__WHAT IS EXPECTED__
Please report every line from the material that contains the word "Intelligence".

__RECORDS TO USE__
********************
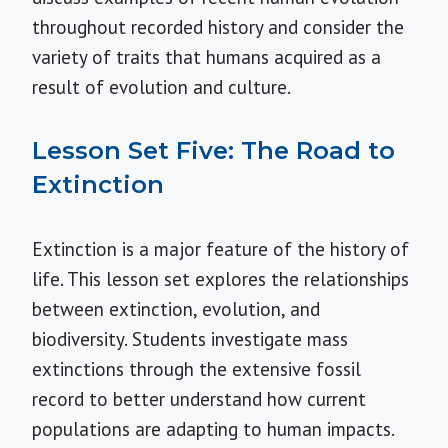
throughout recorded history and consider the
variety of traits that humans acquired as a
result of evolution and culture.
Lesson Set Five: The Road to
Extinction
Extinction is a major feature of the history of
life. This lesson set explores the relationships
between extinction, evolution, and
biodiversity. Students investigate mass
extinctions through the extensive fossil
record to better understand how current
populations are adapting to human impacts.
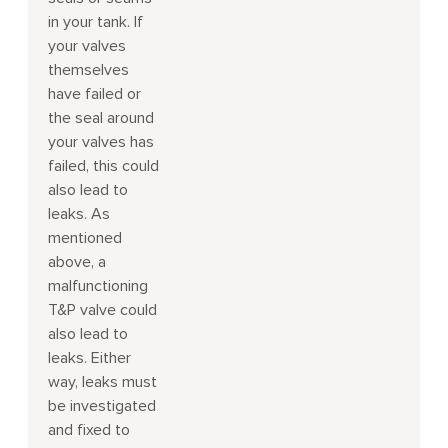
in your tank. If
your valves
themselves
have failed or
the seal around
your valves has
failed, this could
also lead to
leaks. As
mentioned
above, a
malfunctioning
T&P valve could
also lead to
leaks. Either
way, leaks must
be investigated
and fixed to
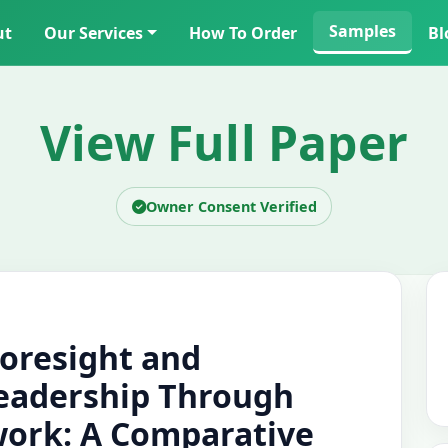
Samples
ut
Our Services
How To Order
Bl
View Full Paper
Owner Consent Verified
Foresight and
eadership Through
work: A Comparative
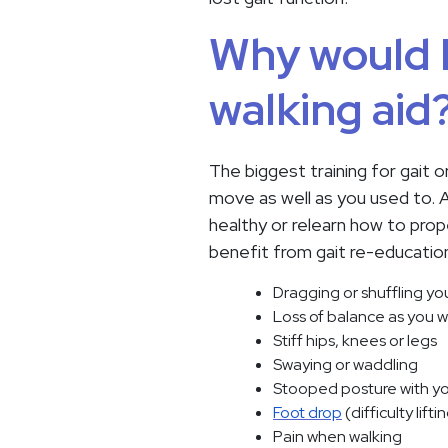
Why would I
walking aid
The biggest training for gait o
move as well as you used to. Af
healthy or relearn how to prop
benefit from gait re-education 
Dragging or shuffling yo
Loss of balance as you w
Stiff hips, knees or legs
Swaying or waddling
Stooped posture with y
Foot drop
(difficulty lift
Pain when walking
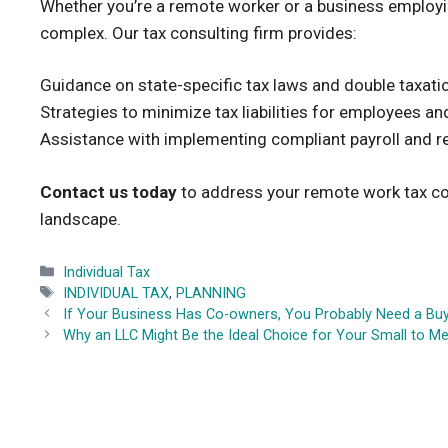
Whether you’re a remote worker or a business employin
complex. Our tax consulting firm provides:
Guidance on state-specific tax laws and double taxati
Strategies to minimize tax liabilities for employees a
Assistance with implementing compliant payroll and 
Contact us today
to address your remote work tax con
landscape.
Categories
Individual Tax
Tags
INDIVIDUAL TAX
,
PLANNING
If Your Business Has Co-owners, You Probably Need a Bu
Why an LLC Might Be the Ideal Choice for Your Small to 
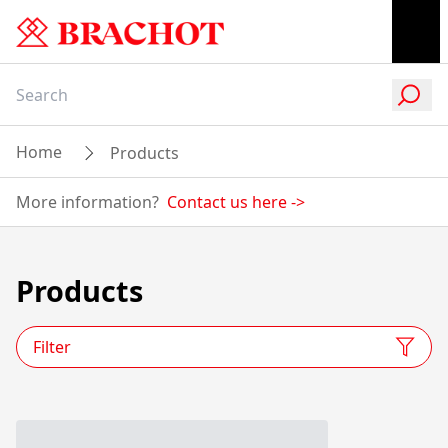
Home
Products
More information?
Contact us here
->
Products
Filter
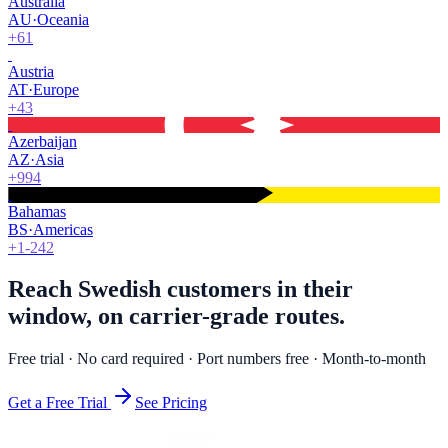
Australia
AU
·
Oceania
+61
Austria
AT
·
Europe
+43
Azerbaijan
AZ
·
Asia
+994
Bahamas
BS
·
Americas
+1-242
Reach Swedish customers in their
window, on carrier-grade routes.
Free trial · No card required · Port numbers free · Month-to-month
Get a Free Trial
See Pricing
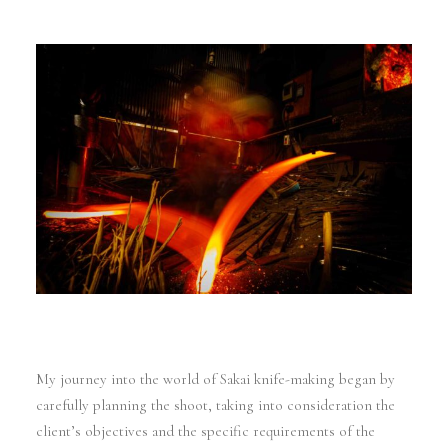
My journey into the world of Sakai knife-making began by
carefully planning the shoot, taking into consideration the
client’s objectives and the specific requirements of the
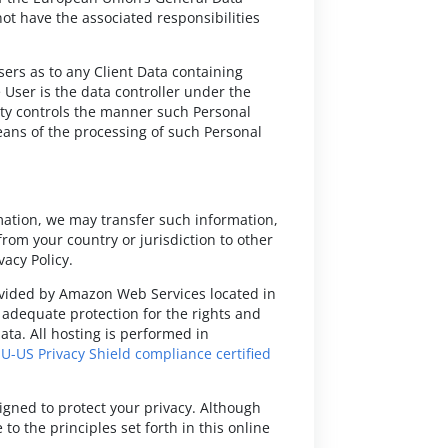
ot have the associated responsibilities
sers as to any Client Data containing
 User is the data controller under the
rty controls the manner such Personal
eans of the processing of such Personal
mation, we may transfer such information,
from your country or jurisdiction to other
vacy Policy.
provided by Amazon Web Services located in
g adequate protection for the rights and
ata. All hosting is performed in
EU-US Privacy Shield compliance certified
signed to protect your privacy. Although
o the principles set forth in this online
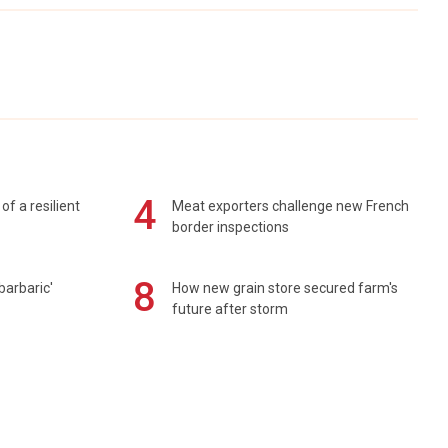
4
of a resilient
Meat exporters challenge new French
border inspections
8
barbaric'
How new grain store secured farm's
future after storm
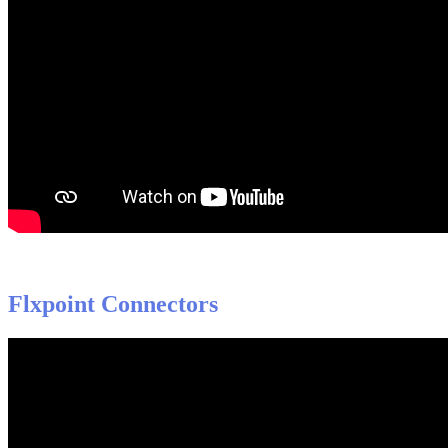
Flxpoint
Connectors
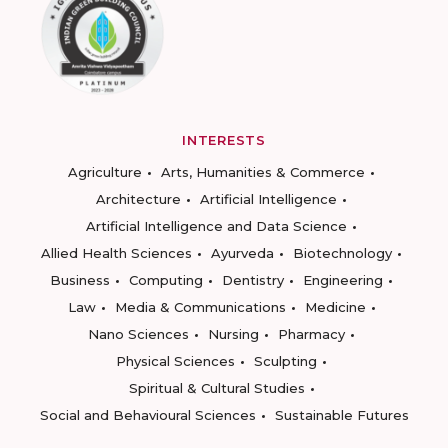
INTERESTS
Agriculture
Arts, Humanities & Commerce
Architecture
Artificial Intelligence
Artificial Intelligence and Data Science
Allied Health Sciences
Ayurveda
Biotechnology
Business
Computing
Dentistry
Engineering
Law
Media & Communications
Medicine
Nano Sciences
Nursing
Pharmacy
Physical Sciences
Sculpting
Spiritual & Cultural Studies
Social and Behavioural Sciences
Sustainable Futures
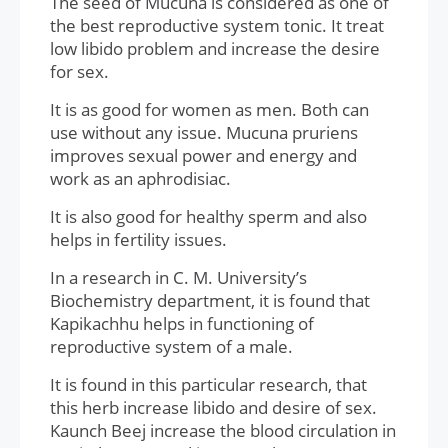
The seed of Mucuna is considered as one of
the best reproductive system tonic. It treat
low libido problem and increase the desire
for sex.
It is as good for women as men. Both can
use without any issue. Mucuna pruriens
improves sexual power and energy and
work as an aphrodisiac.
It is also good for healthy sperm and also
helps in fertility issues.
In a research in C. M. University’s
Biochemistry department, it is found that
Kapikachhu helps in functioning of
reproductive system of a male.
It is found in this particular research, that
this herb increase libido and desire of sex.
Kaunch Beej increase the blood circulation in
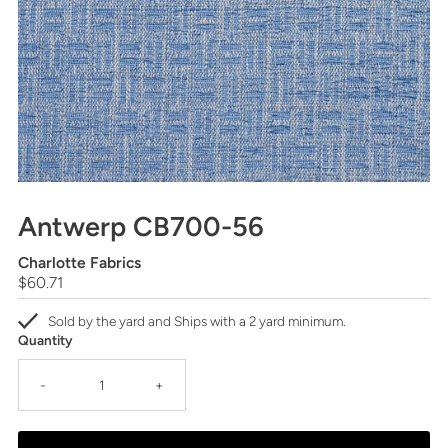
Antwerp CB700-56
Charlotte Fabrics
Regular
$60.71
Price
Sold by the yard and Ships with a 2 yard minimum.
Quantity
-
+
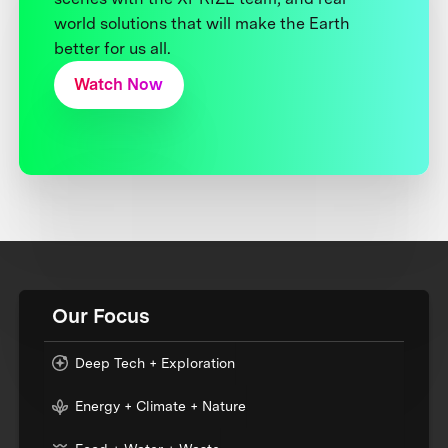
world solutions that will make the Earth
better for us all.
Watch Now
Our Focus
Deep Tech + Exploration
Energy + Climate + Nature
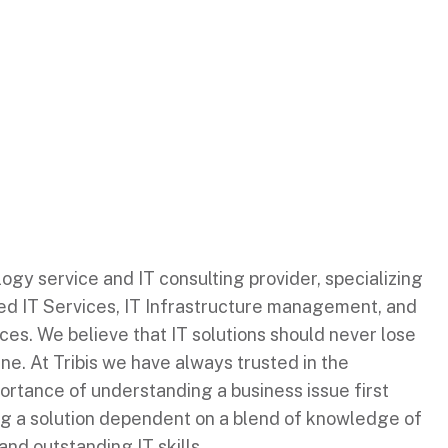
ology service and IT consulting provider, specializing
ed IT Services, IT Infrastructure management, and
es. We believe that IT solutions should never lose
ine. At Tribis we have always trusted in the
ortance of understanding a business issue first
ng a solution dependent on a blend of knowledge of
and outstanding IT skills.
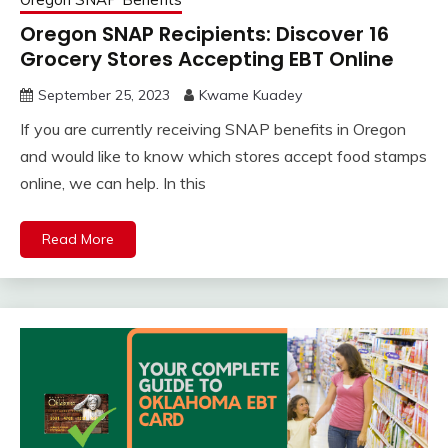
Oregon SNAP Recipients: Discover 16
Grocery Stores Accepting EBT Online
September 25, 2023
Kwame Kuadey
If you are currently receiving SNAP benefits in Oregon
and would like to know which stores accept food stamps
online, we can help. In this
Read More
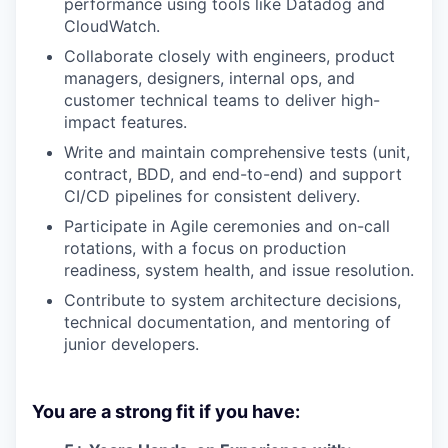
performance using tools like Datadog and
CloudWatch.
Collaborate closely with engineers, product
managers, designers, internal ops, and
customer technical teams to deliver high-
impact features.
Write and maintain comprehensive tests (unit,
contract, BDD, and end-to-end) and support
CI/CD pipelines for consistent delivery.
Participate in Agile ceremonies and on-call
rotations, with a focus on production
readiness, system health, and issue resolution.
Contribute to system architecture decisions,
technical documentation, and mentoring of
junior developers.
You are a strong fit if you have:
********************
__ANSWER FOR THE TASK__
Artificial Intelligence
Artificial Intelligence and Data Science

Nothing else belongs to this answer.